История «Странной миссис Сэвидж» в постановке последнего — это и Любочкина история.
Ее взаимоотношения с театром Завадского и со временем — не будь этого спектакля, так бы и остались благопристойным театроведением, второстепенным сюжетом ее судьбы.
Судьбы, в которой до той поры было все, кроме старости.
Глава 15
Чтобы понять, чем стал для Орловой этот спектакль, надо вспомнить, что она никогда не играла не то что старух, но даже тех ролей, где пожилой возраст героини подавался как некая скучная данность, заданная ремарками пьесы. «Елизавета Семеновна, 65-ти лет, мать Николая и Софьи…» — все это было не для Орловой.
Возраст существовал для нее лишь в той мере, в какой его можно было преодолевать. Никаких других взаимоотношений со временем для нее не существовало.
Кажется, больше всего она боялась, что ее застанут врасплох. Без той лучезарно улыбчивой маски, заимствованной у собственных персонажей тридцатых, которую зритель — по свойственному ему простодушию — принимал за ее настоящее лицо.
Настоящее лицо — его сосредоточенное, иногда пасмурное выражение
Журналистам с определенного времени было раз и навсегда отказано от дома. А если они изредка и проникали туда, то лишь с черного хода александровских условностей, после его ласковых уговоров. «Это не будет очень долго, — ворковал он, — всего несколько слов, уверяю, Любовь Петровна, пустая формальность…» Это и оставалось пустой формальностью — что можно было выкачать из знаменитого человека в то время, а тем более напечатать.
Все эти разговоры про полупрозрачную занавеску, через которую Орлова якобы давала интервью в начале семидесятых, — не более чем красивенькая легенда (несомненно женского производства), домотканый флер расхожей глупости. Какие там полупрозрачные тряпки, когда она была надежно защищена совершенно непроницаемым «нет», произносимым столь же редко, сколь категорично и неотменимо. Чутье на фальшивые мизансцены жизни никогда бы не позволило ей участвовать в подобном действии, отзывавшемся не то кощеевой скрытностью, не то просто ряжением.
Хватило же ей этого слова, когда снимался документальный (и торопливый) фильм об их с Гришей жизни.
Уже был изготовлен сценарий, расписаны съемочные дни. Александров просматривал тексты, отбирал какие-то материалы. Тихий такой, упокойный фильм — из тех, что бесперебойно снимали в то время о жизни легендарных комбайнеров или сталелитейщиков на пенсии.
— Как хотите, Григорий Васильевич, но я в этом участие не принимаю, — отрезала Орлова.
И не приняла.
Произошли довольно бурные объяснения.
Бархатные александровские раскаты, его ласковое «Любушка, Любушка…» не помогли.
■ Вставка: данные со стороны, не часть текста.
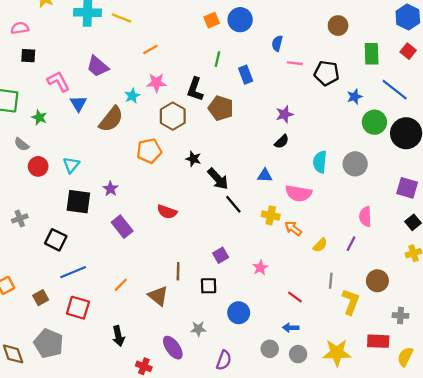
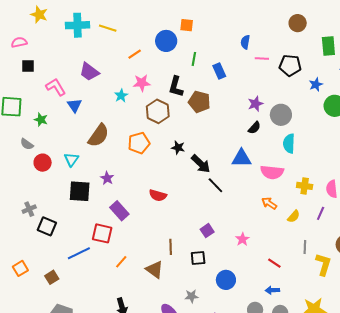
orange square: (212, 20) -> (187, 25), turned 32
blue circle: (240, 20) -> (166, 41), moved
brown semicircle: (111, 119) -> (99, 135), moved
gray circle: (355, 164) -> (281, 115), moved
blue triangle: (265, 175) -> (241, 158), size x1.5
yellow cross: (271, 215) -> (305, 186), moved
black square: (56, 240) -> (47, 226), moved
red square: (78, 308) -> (102, 233), moved

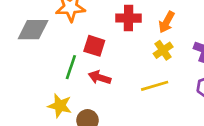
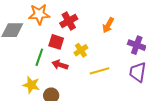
red cross: (128, 18) -> (69, 21), moved, turned -30
yellow cross: (163, 50) -> (81, 50), moved

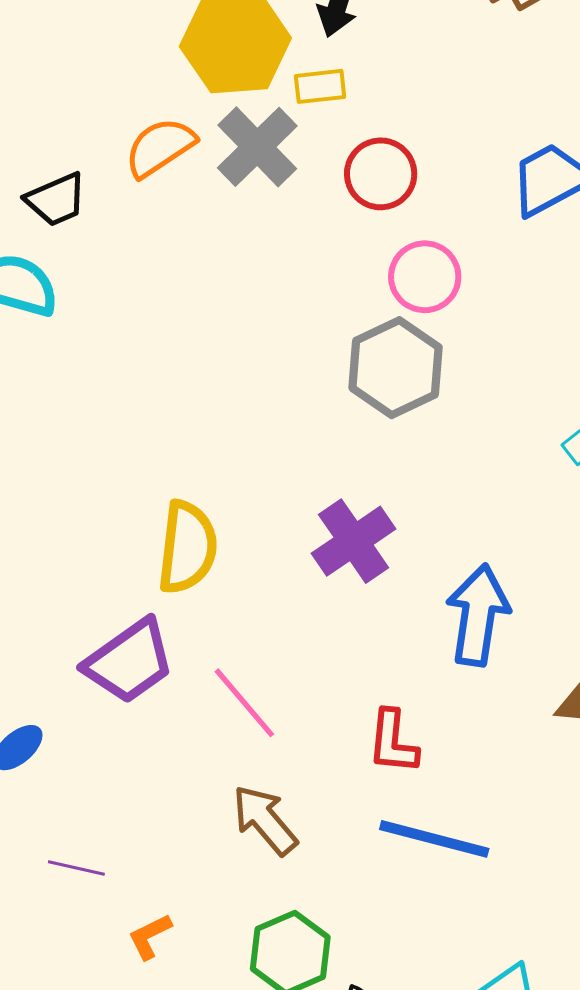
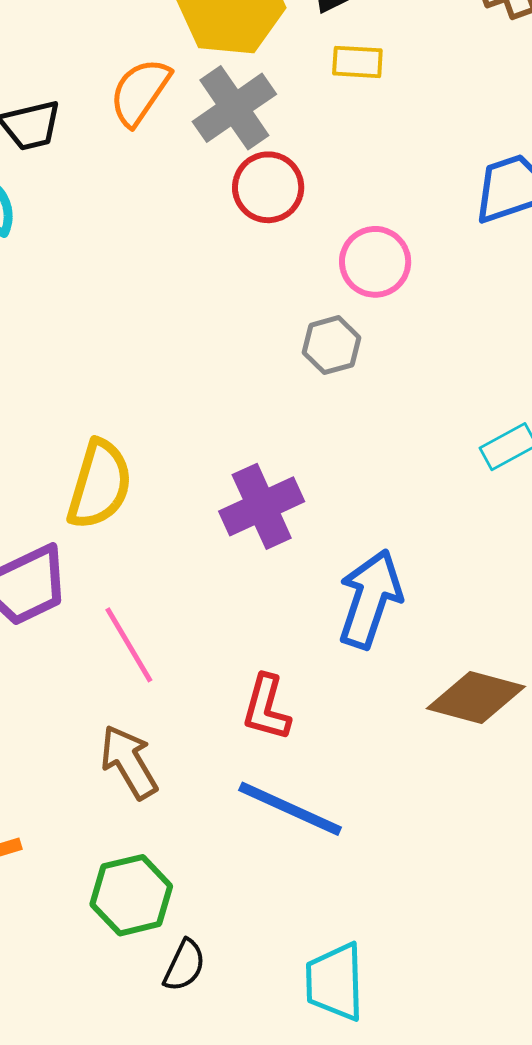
yellow rectangle: (320, 86) -> (357, 62), moved
orange semicircle: (160, 147) -> (140, 92), turned -32
red circle: (381, 174) -> (268, 187), moved
gray hexagon: (396, 368) -> (332, 345), size x0.6

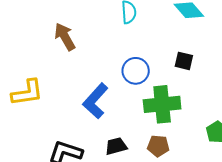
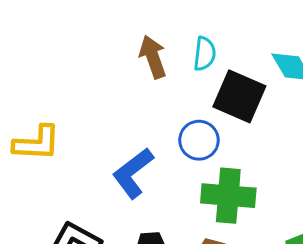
brown arrow: (65, 37) -> (153, 57), moved
black square: (184, 61) -> (239, 96), moved, size x1.8

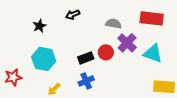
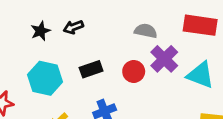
black arrow: (73, 15) -> (73, 27), moved
black rectangle: (86, 58) -> (91, 69), moved

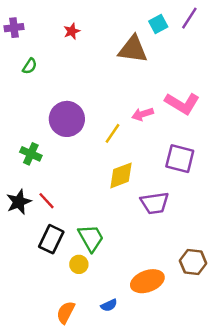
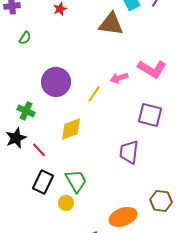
yellow diamond: (121, 175) -> (71, 129), moved
black star: (19, 202) -> (16, 138), moved
purple trapezoid: (155, 203) -> (129, 152), turned 105

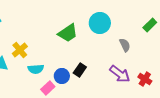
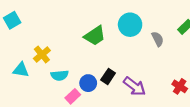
gray semicircle: (125, 45) -> (158, 39), moved
purple arrow: (120, 74) -> (134, 86), moved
— Если вам это нужно, — пожалуйста, я в кадре не появлюсь. Это решено.
Рассказывали, что в дни съемок Орлова уезжала из дома.
Странное это было зрелище: фильм об Орловой и Александрове без Орловой. Филимон без Бавкиды. Орфей без Эвридики. Впрочем, его и это устроило. Было там какое-то кресло, про которое голос с закадровым трепетом сообщал: тут, мол, любит отдыхать Любовь Петровна, словно сама она обратилась в призрак или, того хуже, в неудобопоказуемое существо, в реальность которого приходится верить на слово.
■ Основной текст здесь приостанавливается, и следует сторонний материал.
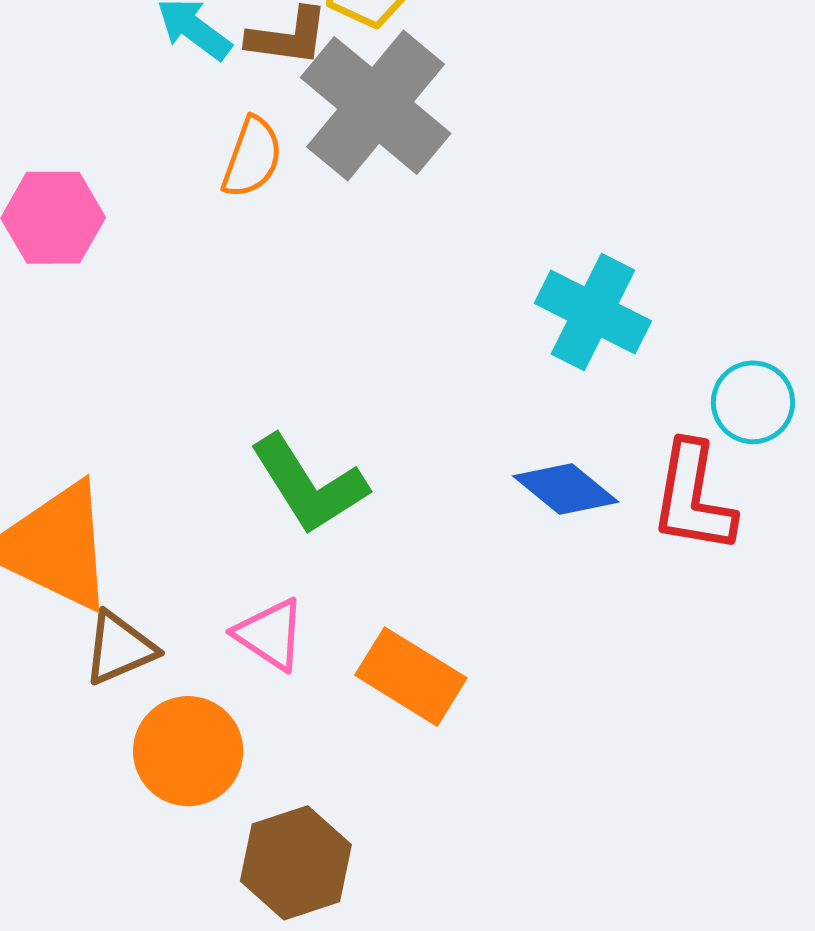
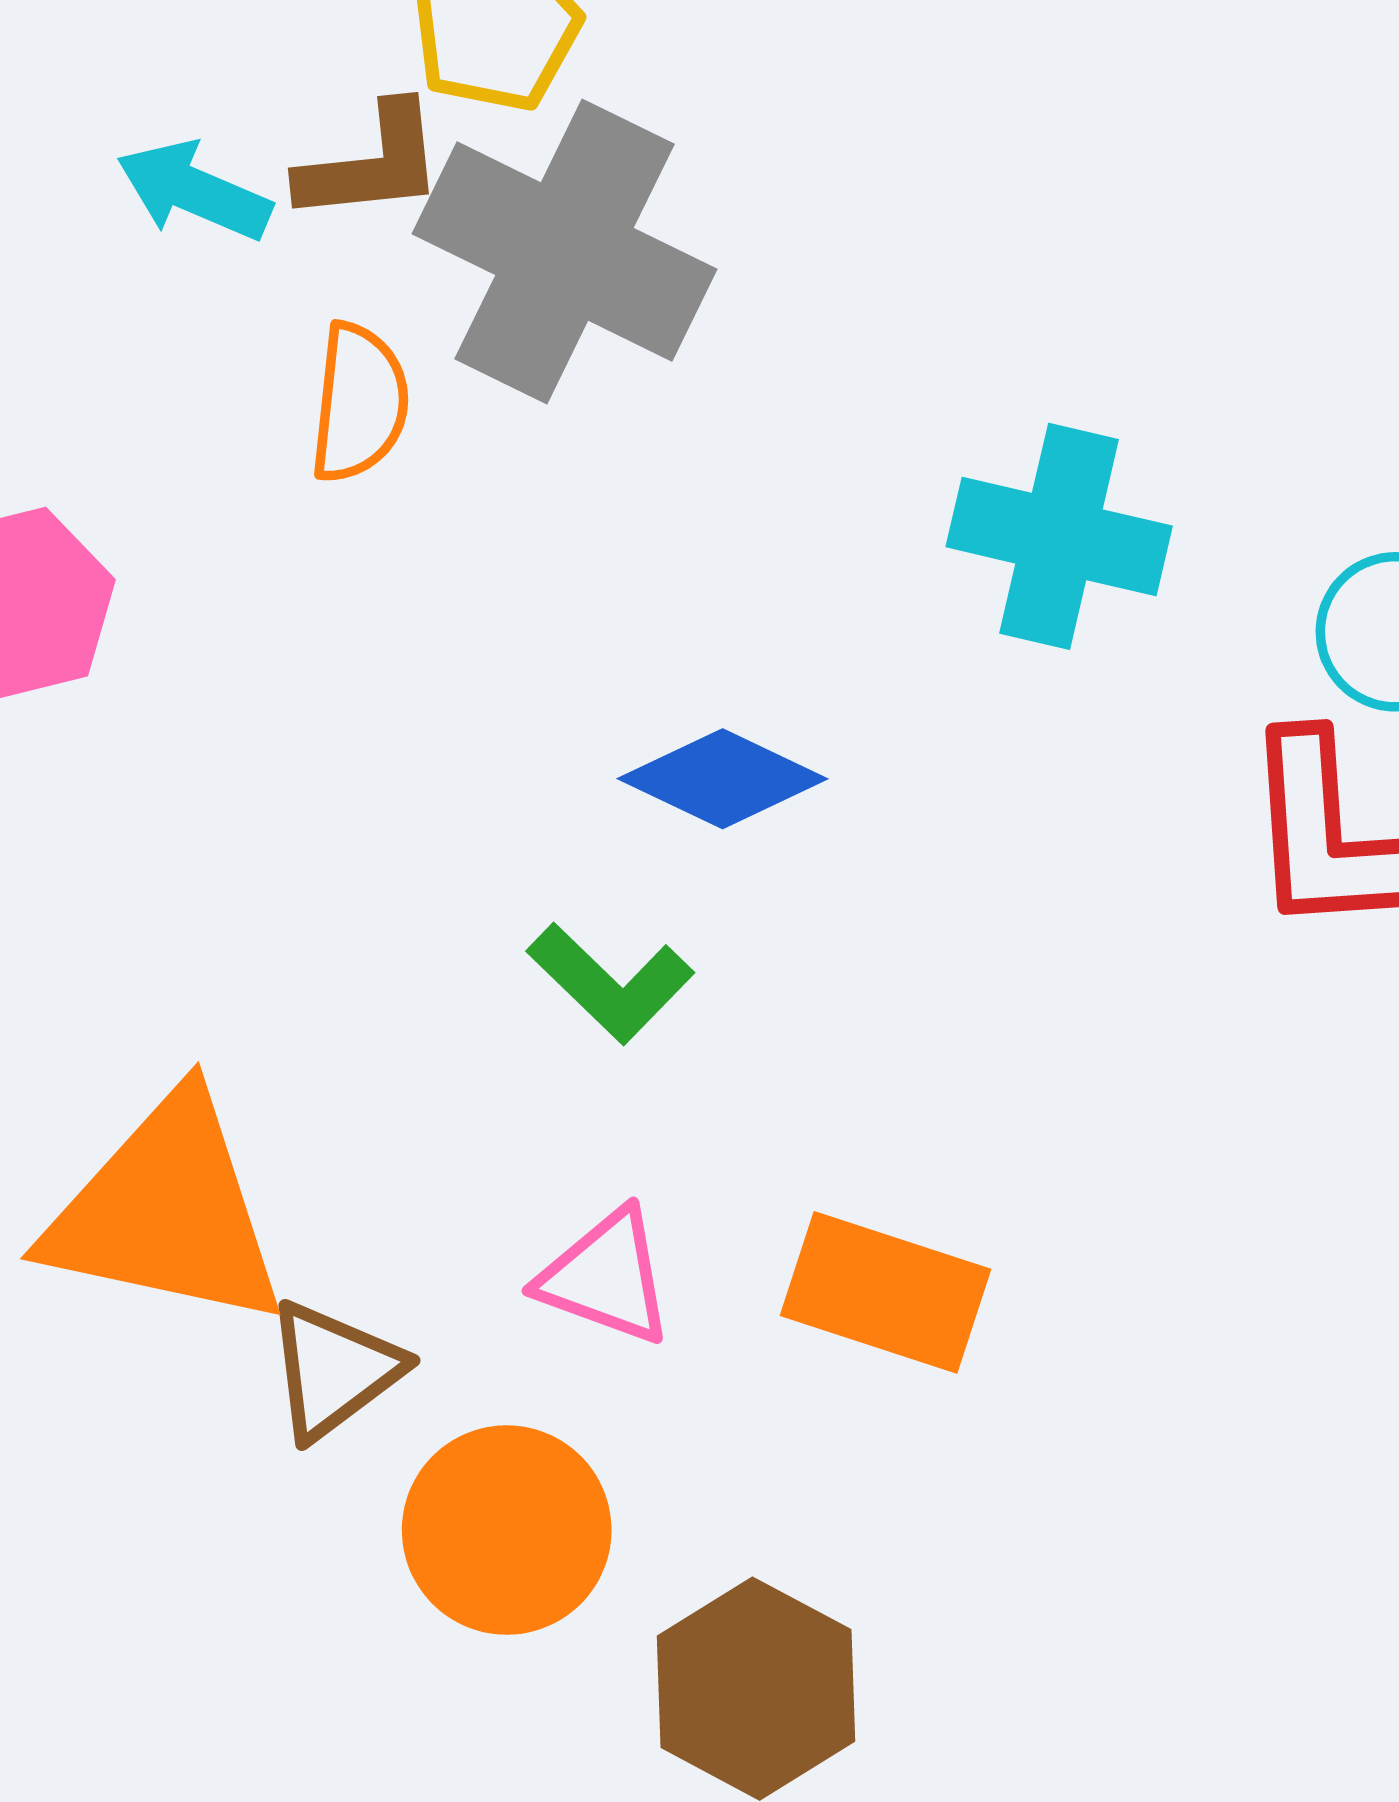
green L-shape: (309, 485) -> (611, 983), size x0.7
blue diamond: (566, 489) -> (723, 779), moved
А сам Григорий Васильевич все так же шевелил в кадре бровями, вспоминал, рассказывал, делал плавные жесты.
Он находился в том возрасте, качестве и состоянии, когда некоторые, не производя ничего своего, предпочитают, чтобы снимали о нем. Собственную продукцию давно уже замещала библио- и фильмография.
В начале семидесятых в Англии снимался художественный фильм «Люба и Гриша».
Несмотря на мультипликационное название (точно его персонажами являлась парочка мягких детских игрушек), я что-то не могу с ходу вспомнить еще хотя бы одну актрису или актера, про которых бы при жизни делали художественный фильм, какого бы он ни был качества.